38 Internal Utility Functions

The examples in Chapter 38 require that the search path contains the following namespaces,

library(groupedHyperframe)
library(groupedHyperframe.random)
library(maxEff)
# Registered S3 method overwritten by 'pROC':
#   method   from            
#   plot.roc spatstat.explore

38.1 `'add_numeric_'`

The internal class 'add_numeric_' defined in package maxEff v0.2.1 inherits from the class 'call', with additional attributes

attr(., 'effsize'), a numeric scalar, regression coefficients, i.e., effect size effsize, of the additional numeric predictor
attr(., 'model'), the regression model with additional numeric predictor

The S3 method base::print.default() displays each 'add_numeric_' object.

Example: training models a0, 1st element

a0[[1L]]

Example: training models a0, 2nd element

a0[[2L]]

The S3 method spatstat.geom::with.hyperframe() obtains the selected numeric predictors by passing the call to parameter ee.

Example: 1st selected numeric predictor

s0 |>
  with(ee = a0[[1L]]) |> # ?spatstat.geom::with.hyperframe
  summary.default()
s1 |>
  with(ee = a0[[1L]]) |> # ?spatstat.geom::with.hyperframe
  summary.default()

Example: 2nd selected numeric predictor

s0 |>
  with(ee = a0[[2L]]) |> # ?spatstat.geom::with.hyperframe
  summary.default()
s1 |>
  with(ee = a0[[2L]]) |> # ?spatstat.geom::with.hyperframe
  summary.default()

The S3 method predict.add_numeric_() is the workhorse of the S3 method predict.add_numeric().

Example: predict.add_numeric_(); predicted models a1, 1st element

a11 = a0[[1L]] |> 
  predict(newdata = s1)
stopifnot(identical(a1[[1L]], a11))

Example: predict.add_numeric_(); predicted models a1, 2nd element

a12 = a0[[2L]] |> 
  predict(newdata = s1)
stopifnot(identical(a1[[2L]], a12))

38.2 `'add_dummy_'`

The internal class 'add_dummy_' defined in package maxEff v0.2.1 inherits from the class 'node1' (Chapter 24), with additional attributes

attr(., 'p1'), a numeric scalar between 0 and 1, the TRUE probability of the additional logical predictor in the training set
attr(., 'effsize'), a numeric scalar, the regression coefficients, i.e., effect size effsize, of the additional logical predictor
attr(., 'model'), the regression model with additional logical predictor

The S3 method base::print.default() displays each 'add_dummy_' object.

Example: training models b0 in training set s0: 1st element

b0[[1L]]

Example: training models b0 in training set s0: 2nd element

b0[[2L]]

Example: training models c0 in test-subset of training set s0: 1st element

c0[[1L]]

Example: training models c0 in test-subset of training set s0: 2nd element

c0[[2L]]

The S3 method predict.node1() evaluates a dichotomizing rule in a hyper data frame.
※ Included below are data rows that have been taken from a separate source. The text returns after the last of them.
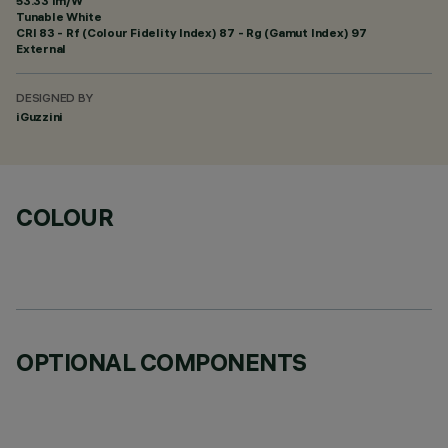
53.33 lm/W
Tunable White
CRI
83
- Rf (Colour Fidelity Index) 87 - Rg (Gamut Index) 97
External
DESIGNED BY
iGuzzini
COLOUR
OPTIONAL COMPONENTS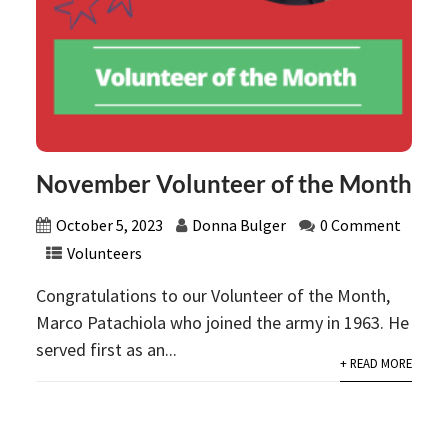
November Volunteer of the Month
October 5, 2023
Donna Bulger
0 Comment
Volunteers
Congratulations to our Volunteer of the Month,
Marco Patachiola who joined the army in 1963. He
served first as an...
+ READ MORE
Note that user must call the S3 method predict.node1() explicitly, otherwise the S3 generic stats::predict() would dispatch to predict.add_dummy_().
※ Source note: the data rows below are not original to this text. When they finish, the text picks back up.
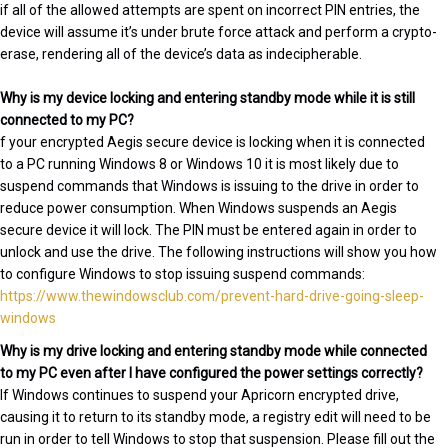
if all of the allowed attempts are spent on incorrect PIN entries, the
device will assume it’s under brute force attack and perform a crypto-
erase, rendering all of the device’s data as indecipherable.
Why is my device locking and entering standby mode while it is still
connected to my PC?
f your encrypted Aegis secure device is locking when it is connected
to a PC running Windows 8 or Windows 10 it is most likely due to
suspend commands that Windows is issuing to the drive in order to
reduce power consumption. When Windows suspends an Aegis
secure device it will lock. The PIN must be entered again in order to
unlock and use the drive. The following instructions will show you how
to configure Windows to stop issuing suspend commands:
https://www.thewindowsclub.com/prevent-hard-drive-going-sleep-
windows
Why is my drive locking and entering standby mode while connected
to my PC even after I have configured the power settings correctly?
If Windows continues to suspend your Apricorn encrypted drive,
causing it to return to its standby mode, a registry edit will need to be
run in order to tell Windows to stop that suspension. Please fill out the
Example: predict.node1(); 1st selected logical predictor

b0[[1L]] |> 
  predict.node1(newdata = s0) |>
  table() |> 
  addmargins()  
b0[[1L]] |> 
  predict.node1(newdata = s1) |>
  table() |> 
  addmargins()

Example: predict.node1(); 2nd selected logical predictor

b0[[2L]] |> 
  predict.node1(newdata = s0) |>
  table() |> 
  addmargins() 
b0[[2L]] |> 
  predict.node1(newdata = s1) |>
  table() |> 
  addmargins()

Example: predict.node1(); 1st selected logical predictor via repeated partitions

c0[[1L]] |>
  predict.node1(newdata = s0) |>
  table() |> 
  addmargins()
c0[[1L]] |>
  predict.node1(newdata = s1) |>
  table() |> 
  addmargins()

Example: predict.node1(); 2nd selected logical predictor via repeated partitions

c0[[2L]] |>
  predict.node1(newdata = s0) |>
  table() |> 
  addmargins()
c0[[2L]] |>
  predict.node1(newdata = s1) |>
  table() |> 
  addmargins()

The S3 method predict.add_dummy_() is the workhorse of the S3 method predict.add_dummy().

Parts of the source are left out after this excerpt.